Going straight is a struggle for True Detective
C-

What’s lurking in the shadows of downtown L.A. is just a rack of dull suits. Corruption is a drag.

Season two is serious people doing serious things all the time. None of these characters have ever found anything funny in their lives, and none of them have anything interesting to offer one another (or us) beyond solving the case.

Yikes.
 
I'm really hoping PIzzaman isn't so fucking high on himself he's floated away.

You can tell the dude had a bit of an ego last year, but he backed it up with a very intriguing, creepy philosophical horror story.

He seems to be going for a straight pulp crime story here, but drenched in philosophical monologues and soliloquies.
 
psychological horror? why you using these meaningless buzzwords brah? this show never ventured into that.

it was a straight up detective show, set in louisiana backwoods. philosophical at times though for sure, but never really ventured into psych-horror. i'd love it if he did for a season though, and gave one director control again.

i hope william friedkin directed the later episodes. the list in the OP is a bunch of flunkies.

edit: lmao, i misread your post. wow.
 
psychological horror? why you using these meaningless buzzwords brah? this show never ventured into that.

it was a straight up detective show, set in louisiana backwoods. philosophical at times though for sure, but never really ventured into psych-horror. i'd love it if he did for a season though, and gave one director control again.

i hope william friedkin directed the later episodes. the list in the OP is a bunch of flunkies.

I never called it psychological horror. I meant it's a philosophical and horror story. I just meant at times it felt like a horror story that's kind of meditative the nature of evil and flaws of people.

My bad, but I didn't say it's a psychological horror story.

Edit: lol
 

duckroll

Member
That Sepinwall review is pretty brutal.

Sounds like Pizzolatto takes a shot at Fukunaga too:



What a fucking manbaby.

It's mentioned in a couple of other reviews, too:

I don't understand this at all. I really want to believe it's just some poorly executed homage or non-malicious in-joke which went badly. It just seems so unreal. Fukunaga is still an executive producer on the show, his contributions to the first season is unquestionable. Why would Pizzaman need to take a potshot at him for no reason? Steinbeck would never have done this! T_T
 

Vagabundo

Member
Vastly lowered expectations once I found out there is no occult aspect to the show. Just seems a regular cop show from the trailers now.
 
Not really surprised if Pizza Man has flown off the rails. Idk, still hyped for Sunday but he definitely gives off an asshole vibe lmao.

What I wanna know if has it been announced if the opening song has been changed?
 
I don't understand this at all. I really want to believe it's just some poorly executed homage or non-malicious in-joke which went badly. It just seems so unreal. Fukunaga is still an executive producer on the show, his contributions to the first season is unquestionable. Why would Pizzaman need to take a potshot at him for no reason? Steinbeck would never have done this! T_T

EP is mostly just a title in TV. Probably just a contract thing that he gets his name on it.
 

duckroll

Member
EP is mostly just a title in TV. Probably just a contract thing that he gets his name on it.

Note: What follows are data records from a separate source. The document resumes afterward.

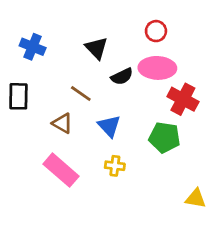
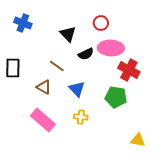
red circle: (156, 31) -> (101, 23), moved
blue cross: (33, 47) -> (23, 23), moved

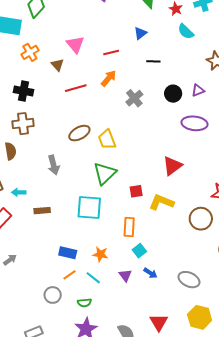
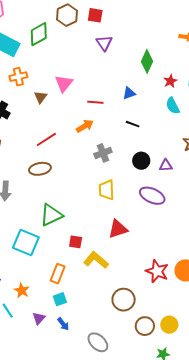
red line: (76, 88) -> (46, 139), moved, turned -35
yellow trapezoid: (107, 139) -> (107, 190), moved
brown circle: (201, 219) -> (124, 300), moved

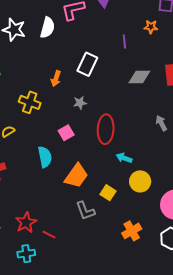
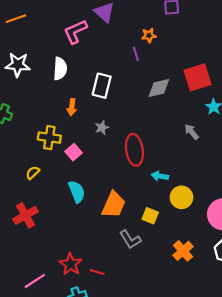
orange star: (151, 27) -> (149, 35), moved
white semicircle: (47, 28) -> (60, 69), moved
pink square: (66, 133) -> (73, 152), moved

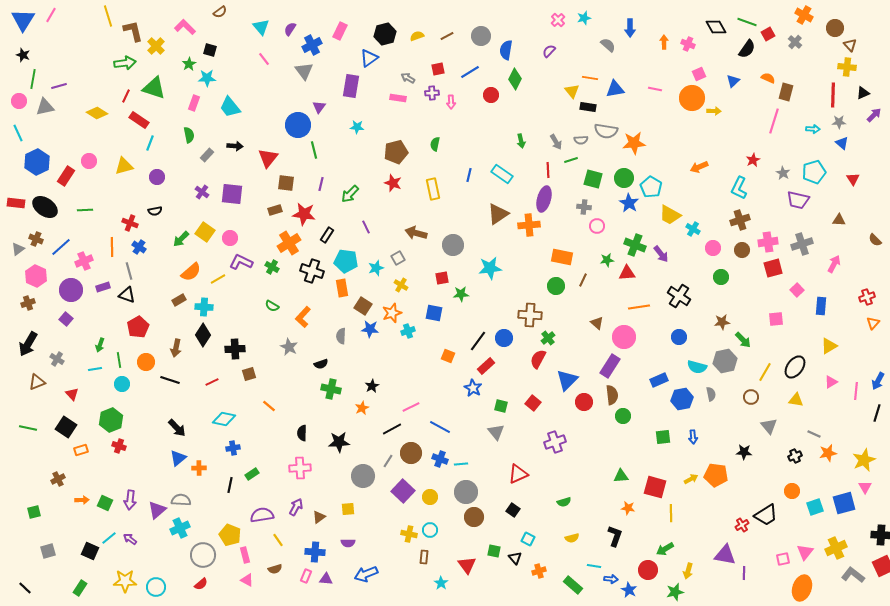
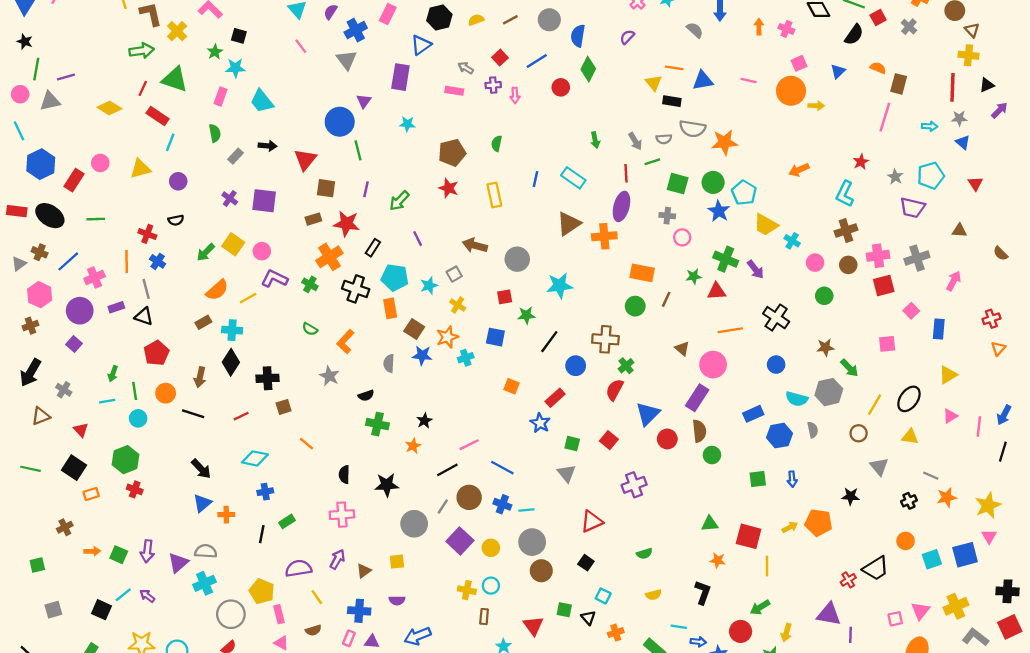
red square: (438, 69) -> (500, 58), turned -32
black line: (478, 341) -> (549, 342), moved

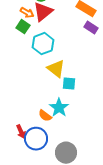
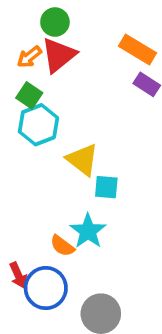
orange arrow: (27, 13) -> (29, 57), turned 112
green square: (23, 27) -> (29, 95), moved
cyan hexagon: (43, 44) -> (38, 125), moved

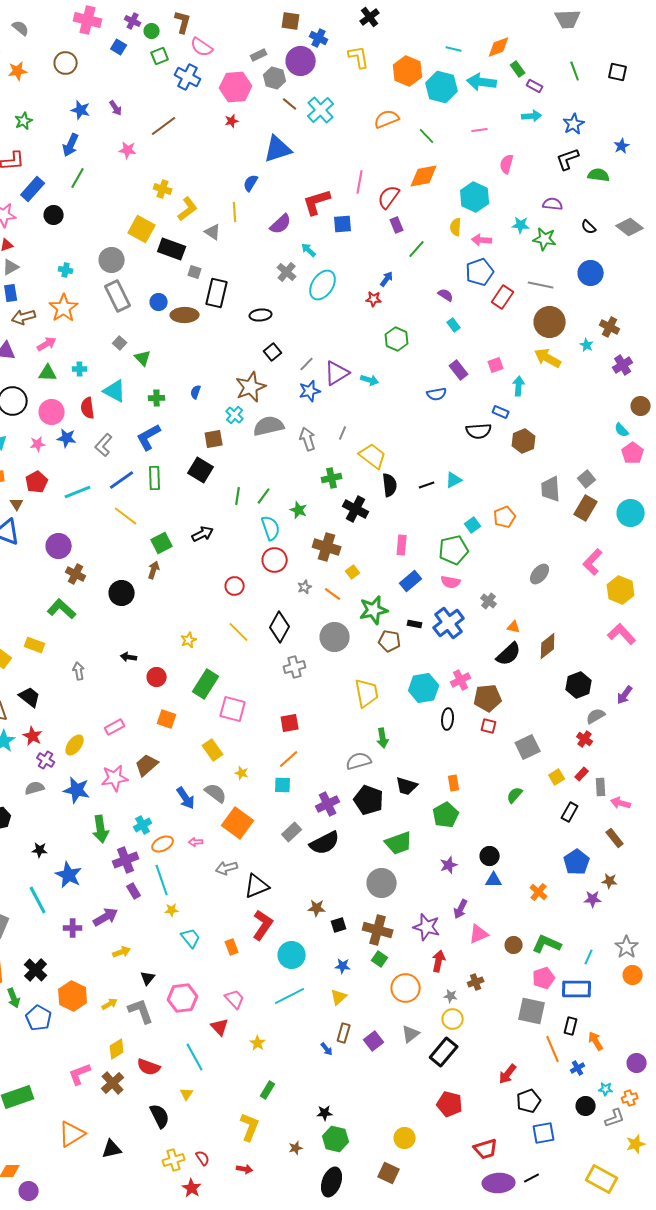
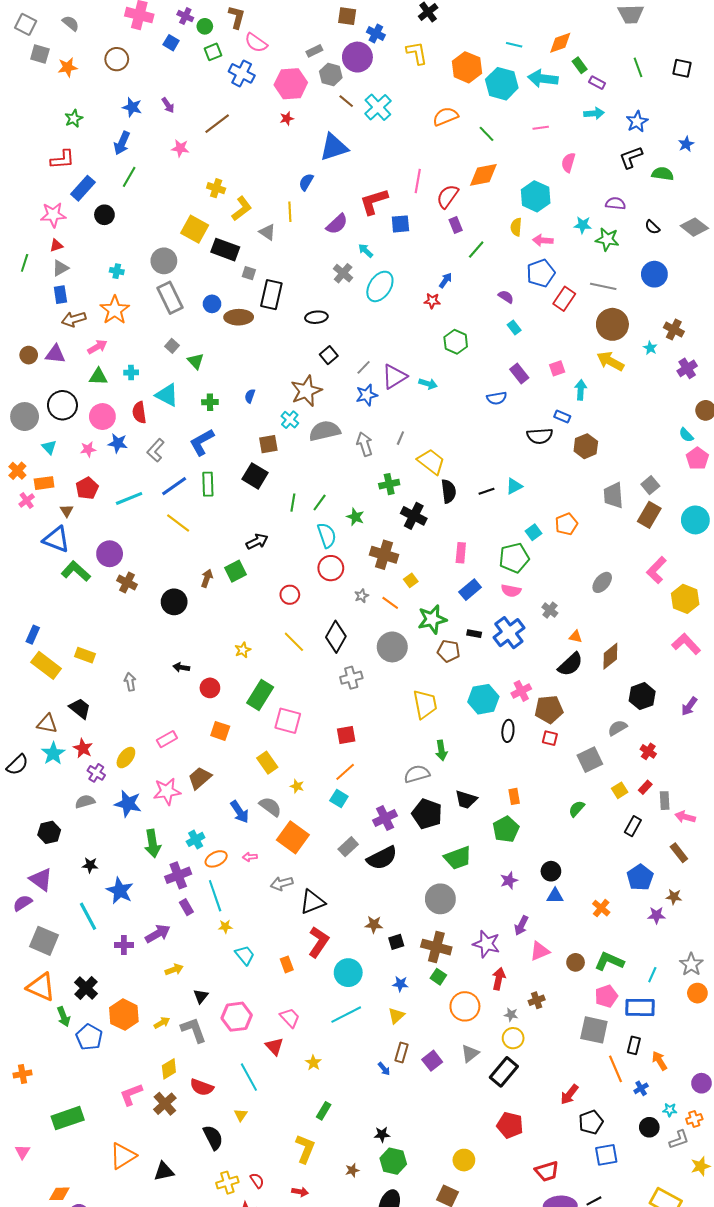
green square: (162, 543) -> (236, 571), moved
green L-shape: (62, 609) -> (76, 571), moved
gray semicircle: (596, 716) -> (618, 728), moved
cyan square: (283, 785) -> (339, 799), turned 30

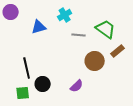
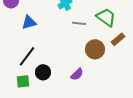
blue triangle: (39, 27) -> (29, 22), moved
black line: (27, 68) -> (27, 56), turned 50

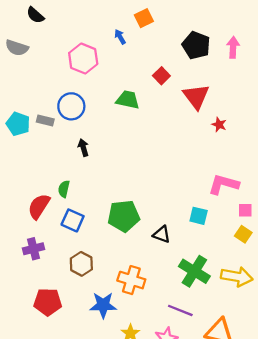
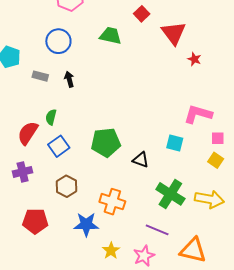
gray rectangle: (45, 121) -> (40, 76), moved
blue square: (73, 220) -> (59, 146), turned 30

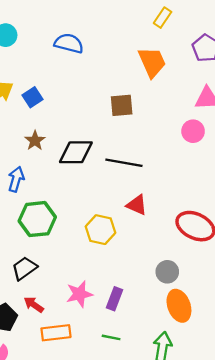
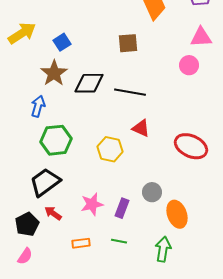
blue square: (33, 97) -> (62, 42), moved
brown star: (35, 141) -> (54, 73), size x1.5
black trapezoid: (24, 268) -> (45, 182), size x1.4
gray circle: (167, 272) -> (152, 192), moved
orange rectangle: (56, 333) -> (81, 243), moved, size x0.7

Right, but you don't decide to fuck with someone who contributed to making your show a success and is still credited on it for contractual reasons. It's unprofessional and really bad form!
 
AV Club review is pretty much exactly what I was bummed out about since the first trailer.

Looks so dull and boring compared to the first season.
 
Right, but you don't decide to fuck with someone who contributed to making your show a success and is still credited on it for contractual reasons. It's unprofessional and really bad form!

Dude there are so many unprofessional assholes in Hollywood. Especially showrunners. They have huge fucking heads.



I cannot wait to be one of them. lol jk
 

overcast

Member
Kind of seems generally positive, but definitely a step down. Sepinwell and AV Club being two standouts of particularly harsh opinions.